_About this exercise_
Repeat every entry word for word, but leave the images out of your copy.

_The data_
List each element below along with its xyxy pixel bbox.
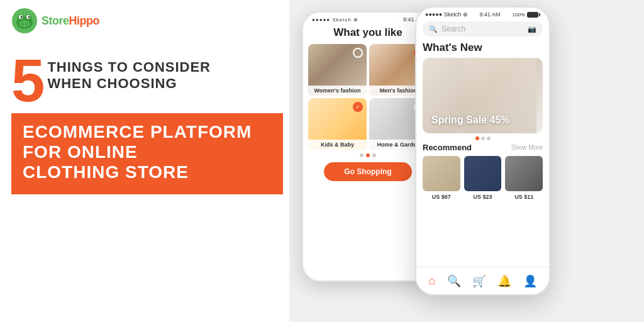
logo-store: Store	[42, 14, 69, 27]
svg-point-6	[21, 16, 23, 18]
phone1-grid: Women's fashion Men's fashion Kids & Bab…	[303, 44, 433, 150]
recommend-label: Recommend	[423, 143, 472, 152]
svg-point-10	[25, 23, 28, 25]
search-placeholder: Search	[441, 25, 524, 33]
battery-tip	[539, 13, 540, 16]
orange-line2: FOR ONLINE	[23, 142, 272, 162]
phone1-signal: ●●●●● Sketch ⊕	[312, 17, 358, 23]
banner-dot-2	[481, 136, 485, 140]
kids-label: Kids & Baby	[308, 140, 367, 150]
logo-hippo: Hippo	[69, 14, 100, 27]
whats-new-title: What's New	[416, 40, 549, 58]
banner-dot-1	[475, 136, 479, 140]
phone1-page-dots	[303, 150, 433, 160]
camera-icon: 📷	[528, 25, 536, 33]
nav-search-icon[interactable]: 🔍	[447, 274, 461, 288]
phone2-banner-dots	[416, 133, 549, 142]
go-shopping-button[interactable]: Go Shopping	[324, 162, 412, 181]
headline-line1: THINGS TO CONSIDER	[47, 59, 211, 75]
svg-point-8	[19, 21, 30, 27]
battery-percent: 100%	[513, 12, 525, 18]
nav-user-icon[interactable]: 👤	[523, 274, 537, 288]
phone1: ●●●●● Sketch ⊕ 9:41 AM What you like Wom…	[302, 11, 434, 282]
logo-text: StoreHippo	[42, 14, 99, 28]
women-label: Women's fashion	[308, 86, 367, 96]
nav-bell-icon[interactable]: 🔔	[497, 274, 511, 288]
product-item-2[interactable]: US $23	[464, 156, 502, 200]
grid-item-women[interactable]: Women's fashion	[308, 44, 367, 96]
right-panel: ●●●●● Sketch ⊕ 9:41 AM What you like Wom…	[289, 0, 644, 322]
headline-area: 5 THINGS TO CONSIDER WHEN CHOOSING ECOMM…	[11, 50, 283, 194]
battery-icon: 100%	[513, 12, 540, 18]
product-item-3[interactable]: US $11	[505, 156, 543, 200]
things-line: THINGS TO CONSIDER WHEN CHOOSING	[47, 59, 211, 92]
page: StoreHippo 5 THINGS TO CONSIDER WHEN CHO…	[0, 0, 644, 322]
grid-item-kids[interactable]: Kids & Baby	[308, 98, 367, 150]
svg-point-7	[28, 16, 30, 18]
logo-area: StoreHippo	[11, 8, 99, 34]
phone2: ●●●●● Sketch ⊕ 9:41 AM 100% 🔍 Search 📷 W…	[415, 6, 550, 296]
phone2-time: 9:41 AM	[480, 11, 501, 18]
phone2-navbar: ⌂ 🔍 🛒 🔔 👤	[416, 267, 549, 294]
product-image-shoe	[423, 156, 460, 191]
nav-home-icon[interactable]: ⌂	[428, 274, 435, 287]
product-price-3: US $11	[505, 194, 543, 200]
search-icon: 🔍	[429, 25, 438, 33]
orange-line3: CLOTHING STORE	[23, 162, 272, 182]
nav-cart-icon[interactable]: 🛒	[472, 274, 486, 288]
product-list: US $67 US $23 US $11	[416, 156, 549, 200]
phone2-search-bar[interactable]: 🔍 Search 📷	[423, 21, 543, 36]
kids-check[interactable]	[353, 102, 363, 112]
battery-fill	[528, 13, 538, 17]
show-more-button[interactable]: Show More	[511, 144, 543, 151]
headline-line2: WHEN CHOOSING	[47, 75, 211, 92]
banner-dot-3	[487, 136, 491, 140]
dot-2	[366, 153, 370, 157]
women-check[interactable]	[353, 48, 363, 58]
phone1-status-bar: ●●●●● Sketch ⊕ 9:41 AM	[303, 13, 433, 24]
dot-1	[360, 153, 364, 157]
product-image-glasses	[505, 156, 543, 191]
logo-icon	[11, 8, 38, 34]
phone2-signal: ●●●●● Sketch ⊕	[425, 11, 468, 18]
product-price-2: US $23	[464, 194, 502, 200]
recommend-header: Recommend Show More	[416, 142, 549, 156]
phone1-title: What you like	[303, 24, 433, 44]
dot-3	[372, 153, 376, 157]
banner-text: Spring Sale 45%	[431, 114, 510, 125]
product-price-1: US $67	[423, 194, 460, 200]
phone2-banner: Spring Sale 45%	[423, 58, 543, 133]
product-image-bag	[464, 156, 502, 191]
left-panel: StoreHippo 5 THINGS TO CONSIDER WHEN CHO…	[0, 0, 289, 322]
svg-point-9	[21, 23, 24, 25]
orange-line1: ECOMMERCE PLATFORM	[23, 122, 272, 142]
battery-body	[527, 12, 538, 18]
phone2-status-bar: ●●●●● Sketch ⊕ 9:41 AM 100%	[416, 8, 549, 19]
big-number: 5	[11, 50, 45, 111]
product-item-1[interactable]: US $67	[423, 156, 460, 200]
orange-block: ECOMMERCE PLATFORM FOR ONLINE CLOTHING S…	[11, 113, 283, 194]
banner-overlay: Spring Sale 45%	[431, 114, 510, 126]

_Completed exercise_
List each element below along with its xyxy pixel bbox.
logo-store: Store	[42, 14, 69, 27]
svg-point-6	[21, 16, 23, 18]
phone1-grid: Women's fashion Men's fashion Kids & Bab…	[303, 44, 433, 150]
recommend-label: Recommend	[423, 143, 472, 152]
svg-point-10	[25, 23, 28, 25]
search-placeholder: Search	[441, 25, 524, 33]
battery-tip	[539, 13, 540, 16]
orange-line2: FOR ONLINE	[23, 142, 272, 162]
phone1-signal: ●●●●● Sketch ⊕	[312, 17, 358, 23]
banner-dot-2	[481, 136, 485, 140]
kids-label: Kids & Baby	[308, 140, 367, 150]
logo-hippo: Hippo	[69, 14, 100, 27]
whats-new-title: What's New	[416, 40, 549, 58]
banner-dot-1	[475, 136, 479, 140]
phone1-page-dots	[303, 150, 433, 160]
camera-icon: 📷	[528, 25, 536, 33]
nav-search-icon[interactable]: 🔍	[447, 274, 461, 288]
phone2-banner-dots	[416, 133, 549, 142]
go-shopping-button[interactable]: Go Shopping	[324, 162, 412, 181]
headline-line1: THINGS TO CONSIDER	[47, 59, 211, 75]
svg-point-8	[19, 21, 30, 27]
battery-percent: 100%	[513, 12, 525, 18]
nav-user-icon[interactable]: 👤	[523, 274, 537, 288]
phone1: ●●●●● Sketch ⊕ 9:41 AM What you like Wom…	[302, 11, 434, 282]
logo-text: StoreHippo	[42, 14, 99, 28]
women-label: Women's fashion	[308, 86, 367, 96]
nav-bell-icon[interactable]: 🔔	[497, 274, 511, 288]
product-item-2[interactable]: US $23	[464, 156, 502, 200]
grid-item-women[interactable]: Women's fashion	[308, 44, 367, 96]
right-panel: ●●●●● Sketch ⊕ 9:41 AM What you like Wom…	[289, 0, 644, 322]
headline-area: 5 THINGS TO CONSIDER WHEN CHOOSING ECOMM…	[11, 50, 283, 194]
battery-icon: 100%	[513, 12, 540, 18]
product-item-3[interactable]: US $11	[505, 156, 543, 200]
things-line: THINGS TO CONSIDER WHEN CHOOSING	[47, 59, 211, 92]
page: StoreHippo 5 THINGS TO CONSIDER WHEN CHO…	[0, 0, 644, 322]
grid-item-kids[interactable]: Kids & Baby	[308, 98, 367, 150]
svg-point-7	[28, 16, 30, 18]
logo-area: StoreHippo	[11, 8, 99, 34]
phone2: ●●●●● Sketch ⊕ 9:41 AM 100% 🔍 Search 📷 W…	[415, 6, 550, 296]
phone2-time: 9:41 AM	[480, 11, 501, 18]
phone2-navbar: ⌂ 🔍 🛒 🔔 👤	[416, 267, 549, 294]
product-image-shoe	[423, 156, 460, 191]
nav-home-icon[interactable]: ⌂	[428, 274, 435, 287]
product-price-3: US $11	[505, 194, 543, 200]
search-icon: 🔍	[429, 25, 438, 33]
orange-line3: CLOTHING STORE	[23, 162, 272, 182]
nav-cart-icon[interactable]: 🛒	[472, 274, 486, 288]
product-list: US $67 US $23 US $11	[416, 156, 549, 200]
phone2-search-bar[interactable]: 🔍 Search 📷	[423, 21, 543, 36]
kids-check[interactable]	[353, 102, 363, 112]
battery-fill	[528, 13, 538, 17]
show-more-button[interactable]: Show More	[511, 144, 543, 151]
headline-line2: WHEN CHOOSING	[47, 75, 211, 92]
banner-dot-3	[487, 136, 491, 140]
dot-2	[366, 153, 370, 157]
women-check[interactable]	[353, 48, 363, 58]
phone1-status-bar: ●●●●● Sketch ⊕ 9:41 AM	[303, 13, 433, 24]
dot-1	[360, 153, 364, 157]
product-image-glasses	[505, 156, 543, 191]
logo-icon	[11, 8, 38, 34]
phone2-signal: ●●●●● Sketch ⊕	[425, 11, 468, 18]
product-price-2: US $23	[464, 194, 502, 200]
recommend-header: Recommend Show More	[416, 142, 549, 156]
phone1-title: What you like	[303, 24, 433, 44]
dot-3	[372, 153, 376, 157]
banner-text: Spring Sale 45%	[431, 114, 510, 125]
product-price-1: US $67	[423, 194, 460, 200]
phone2-banner: Spring Sale 45%	[423, 58, 543, 133]
product-image-bag	[464, 156, 502, 191]
left-panel: StoreHippo 5 THINGS TO CONSIDER WHEN CHO…	[0, 0, 289, 322]
svg-point-9	[21, 23, 24, 25]
orange-line1: ECOMMERCE PLATFORM	[23, 122, 272, 142]
battery-body	[527, 12, 538, 18]
phone2-status-bar: ●●●●● Sketch ⊕ 9:41 AM 100%	[416, 8, 549, 19]
big-number: 5	[11, 50, 45, 111]
product-item-1[interactable]: US $67	[423, 156, 460, 200]
orange-block: ECOMMERCE PLATFORM FOR ONLINE CLOTHING S…	[11, 113, 283, 194]
banner-overlay: Spring Sale 45%	[431, 114, 510, 126]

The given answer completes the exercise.